Available Benchmark Datasets

Let’s start by exploring what benchmark datasets are available:

# List all available datasets
datasets_info <- list_benchmark_datasets()
print(datasets_info)
#>                                                         Dataset
#> BM_Canonical_HighSNR                       BM_Canonical_HighSNR
#> BM_Canonical_LowSNR                         BM_Canonical_LowSNR
#> BM_HRF_Variability_AcrossVoxels BM_HRF_Variability_AcrossVoxels
#> BM_Trial_Amplitude_Variability   BM_Trial_Amplitude_Variability
#> BM_Complex_Realistic                       BM_Complex_Realistic
#>                                                                                                                        Description
#> BM_Canonical_HighSNR                                 Canonical HRF (SPMG1), high SNR, 3 conditions, fixed amplitudes per condition
#> BM_Canonical_LowSNR                                   Canonical HRF (SPMG1), low SNR, 3 conditions, fixed amplitudes per condition
#> BM_HRF_Variability_AcrossVoxels                                         HRF varies across voxel groups, 2 conditions, moderate SNR
#> BM_Trial_Amplitude_Variability                              Single condition with significant trial-to-trial amplitude variability
#> BM_Complex_Realistic            Complex realistic scenario: 3 HRF groups, 3 conditions, variable durations/amplitudes, AR(2) noise

Loading and Exploring a Dataset

Let’s load the high SNR canonical dataset and explore its structure:

# Load the high SNR dataset
data <- load_benchmark_dataset("BM_Canonical_HighSNR")

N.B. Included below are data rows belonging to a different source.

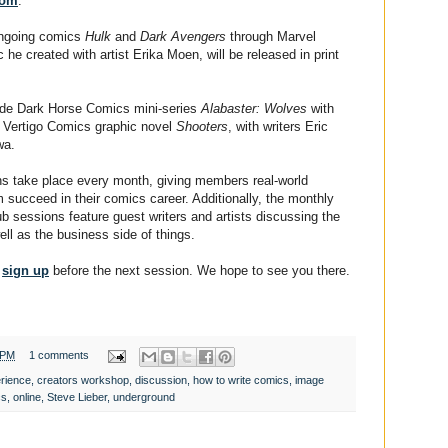
com
.
 ongoing comics
Hulk
and
Dark Avengers
through Marvel
 he created with artist Erika Moen, will be released in print
lude Dark Horse Comics mini-series
Alabaster: Wolves
with
nd Vertigo Comics graphic novel
Shooters
, with writers Eric
wa.
s take place every month, giving members real-world
m succeed in their comics career. Additionally, the monthly
 sessions feature guest writers and artists discussing the
ell as the business side of things.
o
sign up
before the next session. We hope to see you there.
 PM
1 comments
rience
,
creators workshop
,
discussion
,
how to write comics
,
image
cs
,
online
,
Steve Lieber
,
underground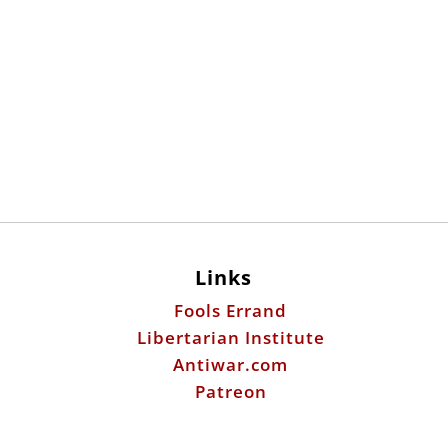
Links
Fools Errand
Libertarian Institute
Antiwar.com
Patreon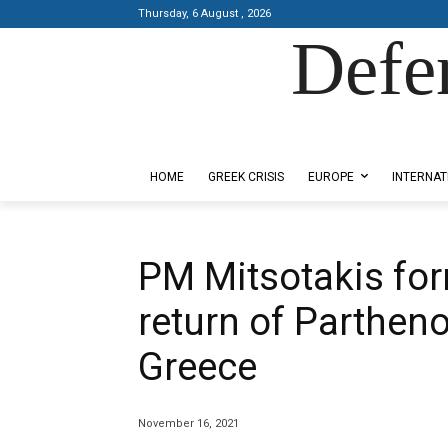
Thursday, 6 August , 2026
Defe
Designed by Kangaru Productions
HOME
GREEK CRISIS
EUROPE
INTERNAT
PM Mitsotakis for
return of Parthen
Greece
November 16, 2021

# Get a summary of the dataset
summary_info <- get_benchmark_summary("BM_Canonical_HighSNR")
print(summary_info$dimensions)
#> $n_timepoints
#> [1] 150
#> 
#> $n_voxels
#> [1] 100
#> 
#> $n_events
#> [1] 45
#> 
#> $n_conditions
#> [1] 3
print(summary_info$experimental_design)
#> $conditions
#> [1] "Cond1" "Cond2" "Cond3"
#> 
#> $events_per_condition
#> $events_per_condition$Cond1
#> [1] 15
#> 
#> $events_per_condition$Cond2
#> [1] 15
#> 
#> $events_per_condition$Cond3
#> [1] 15
#> 
#> 
#> $TR
#> [1] 2
#> 
#> $total_time
#> [1] 300
#> 
#> $target_snr
#> [1] 4

Group Analysis

Examining the Data Structure

Each benchmark dataset is a list. Key components include:

description: A text summary.
Y_noisy: The matrix of noisy BOLD time series (time points x voxels).
Y_clean: (When available) The BOLD signal without noise.
event_onsets: Vector of event start times.
condition_labels: Vector of condition names for each event.
event_durations: Vector of event durations.
true_betas_condition: Ground truth beta values for each condition.
true_hrf_parameters: Information about the HRF used in simulation.
TR, total_time, run_length: Scan parameters.

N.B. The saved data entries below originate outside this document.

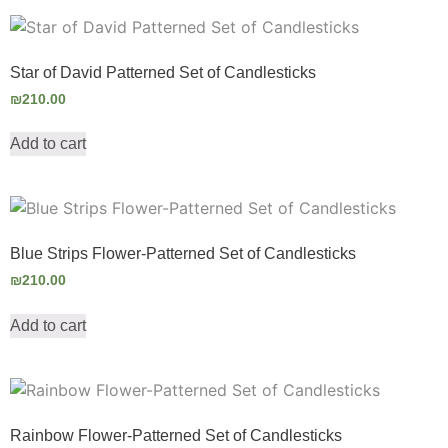
Star of David Patterned Set of Candlesticks
₪
210.00
Add to cart
Blue Strips Flower-Patterned Set of Candlesticks
₪
210.00
Add to cart
Rainbow Flower-Patterned Set of Candlesticks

# Look at the BOLD time series dimensions and event structure
cat("Y_noisy BOLD data dimensions:", dim(data$Y_noisy), "\n")
#> Y_noisy BOLD data dimensions: 150 100
cat("Number of events:", length(data$event_onsets), "\n")
#> Number of events: 45
cat("Conditions:", unique(data$condition_labels), "\n")
#> Conditions: Cond1 Cond2 Cond3
cat("Events per condition:", table(data$condition_labels), "\n")
#> Events per condition: 15 15 15
cat("TR:", data$TR, "\n")
#> TR: 2
cat("Run length:", data$run_length, "\n")
#> Run length:

Visualizing the Data

Let’s visualize some aspects of the benchmark dataset:

# Plot the first few voxels' time series
n_timepoints <- nrow(data$Y_noisy)
time_points <- seq(0, by = data$TR, length.out = n_timepoints)

# Create a data frame for plotting
plot_data <- data.frame(
  Time = rep(time_points, 3),
  BOLD = c(data$Y_noisy[, 1], data$Y_noisy[, 2], data$Y_noisy[, 3]),
  Voxel = rep(paste("Voxel", 1:3), each = n_timepoints)
)

# Add event markers
event_data <- data.frame(
  Time = data$event_onsets,
  Condition = data$condition_labels
)

ggplot(plot_data, aes(x = Time, y = BOLD)) +
  geom_line() +
  geom_vline(data = event_data, aes(xintercept = Time, color = Condition), 
             alpha = 0.7, linetype = "dashed") +
  facet_wrap(~Voxel, scales = "free_y") +
  labs(title = "BOLD Time Series with Event Markers",
       x = "Time (seconds)", y = "BOLD Signal") +
  theme_minimal()

Figure illustrating dataset structure or evaluation results; see caption and text for details.

Creating Design Matrices

One of the key features is the ability to create design matrices with different HRF assumptions:

# Create design matrix with the true HRF (canonical)
X_true <- create_design_matrix_from_benchmark("BM_Canonical_HighSNR", fmrihrf::HRF_SPMG1)

# Create design matrix with a different HRF (e.g., a Gaussian HRF instead of canonical)
X_wrong <- create_design_matrix_from_benchmark("BM_Canonical_HighSNR", fmrihrf::HRF_GAUSSIAN)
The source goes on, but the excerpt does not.